Rooney's celebration was disgraceful because in the list of footballers who swear, he would not even get into the Top 20. There was no substance, no finesse, and no anger about the swearing. He just shouted randomly at a camera. I have heard alcohol-fuelled rants that were more coherent than that. For a proper demonstration of swearing, you have to go to the experts.
These are the footballing idols who strayed into X-rated territory. And no, they did not make a sex tape. Well, excluding Dwight Yorke and Mark Bosnich.
These guys perfected the art of swearing, with proper balance of rage and elocution.

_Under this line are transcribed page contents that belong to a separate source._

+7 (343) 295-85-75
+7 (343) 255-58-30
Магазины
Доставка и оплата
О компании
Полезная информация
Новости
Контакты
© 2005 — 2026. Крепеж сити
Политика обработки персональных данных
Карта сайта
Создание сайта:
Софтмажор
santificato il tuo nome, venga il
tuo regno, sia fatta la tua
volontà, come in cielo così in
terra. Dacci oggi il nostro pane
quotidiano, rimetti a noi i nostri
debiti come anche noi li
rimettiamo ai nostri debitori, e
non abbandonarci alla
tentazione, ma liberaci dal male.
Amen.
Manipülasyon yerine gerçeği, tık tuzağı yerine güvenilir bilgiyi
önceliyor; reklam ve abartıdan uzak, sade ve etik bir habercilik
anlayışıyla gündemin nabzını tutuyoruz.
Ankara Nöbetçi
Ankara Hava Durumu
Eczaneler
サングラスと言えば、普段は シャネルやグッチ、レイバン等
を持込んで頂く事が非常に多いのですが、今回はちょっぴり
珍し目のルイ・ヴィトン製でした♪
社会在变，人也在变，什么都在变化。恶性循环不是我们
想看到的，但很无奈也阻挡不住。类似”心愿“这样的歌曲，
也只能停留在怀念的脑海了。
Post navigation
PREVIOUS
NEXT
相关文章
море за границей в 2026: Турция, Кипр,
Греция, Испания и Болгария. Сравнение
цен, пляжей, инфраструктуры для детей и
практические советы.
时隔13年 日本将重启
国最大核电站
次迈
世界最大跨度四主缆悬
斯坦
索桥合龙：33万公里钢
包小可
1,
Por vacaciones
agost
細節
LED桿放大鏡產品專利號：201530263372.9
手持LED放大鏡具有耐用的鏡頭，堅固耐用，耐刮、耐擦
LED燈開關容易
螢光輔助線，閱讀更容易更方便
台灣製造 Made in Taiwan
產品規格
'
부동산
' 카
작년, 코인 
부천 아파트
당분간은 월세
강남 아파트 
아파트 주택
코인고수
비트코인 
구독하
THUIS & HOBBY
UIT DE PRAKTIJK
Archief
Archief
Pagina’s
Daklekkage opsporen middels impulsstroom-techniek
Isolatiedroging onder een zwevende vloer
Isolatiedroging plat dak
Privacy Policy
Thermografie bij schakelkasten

By doing so, they scarred children for life, gave poor stand-up comedians 15 seconds of Youtube fame, and went down in history as legends.
Here are the best five swearing incidents (in no particular order whatsoever), courtesy of the English Premier League.
Tottenham manager Harry Redknapp has had problems this season with his strikers, all of whom do not seem to know where the goal is. Roman Pavlyuchenko, Jermain Defoe and Peter Crouch have collectively scored 11 league goals, after 30 games.
Perhaps it should come as no surprise though, seeing Harry's misfiring hit men cannot even keep the ball within the limits of the pitch, as seen in this video. Poor 'Arry is doing an interview, and a stray ball which was meant for the goal hits him. He then proceeds to make the poor reserve player who perpetrated the crime about three-feet tall.
Balloons have no place in football stadiums, unless you are Darren Bent. With that thought in mind, Mike Phelan is quick to deflate a potentially 'airy situation here, as he quickly pops a stray balloon. He forgot however, that Alex Ferguson hates loud noises, especially if that noise is not the direct result of him bellowing into the fourth official's ear.
Despite his good intentions, Pheland books his appointment for some hair dryer treatment.
Barcelona have a talented side, who just love facing English teams. Manchester United, Chelsea and Arsenal have all faced the likes of Xavi, Iniesta and Messi, and been beaten.
On this particular occasion, Chelsea faced Barca in the Champions League semifinal of 2009. Chelsea led the way for most of the match, despite referee Tom Henning Ovrebo denying their multiple penalty claims, some of which should have been allowed.
In the third minute of injury time, Andres Inieste let fly from 20 yards to score the away goal Barcelona needed to progress. Chelsea were incensed, and rightly so. Didier Drogba got a bit too eager to show off how fluent he was in English since moving to the capital though, as he screamed at the camera, on live TV.
He would later receive a six-match ban from UEFA, with two of that six suspended till further notice. Bit harsh, considering vicious two-footed lunges have received lesser bans. Maybe UEFA just really hates the English.
The language in this video is much lighter compared to its counterparts, but what makes it so awesome is how casual Alex Ferguson is. There's no sudden fit of anger, he just says the words like they come to him naturally.
A little lesson for Sky Sports, try not to ask Fergie such stupid questions. He has already gotten rid of the BBC.
Harry Houdini has made a name for himself by turning bargain buys into EPL stars. Jermain Defoe went from being a Spurs reject to a Portsmouth hero, before becoming a Spurs reject again. Lassana Diarra went from being a waste of space at Arsenal to a Pompey star, before becoming a Real Madrid waste of space. You get the picture.
But if you plan to compliment Harry, say it in plain English. He hates metaphors of any kind, as Rob Palmer found out here. Not unlike a jilted girlfriend, Harry walks off as Palmer apologises profusely.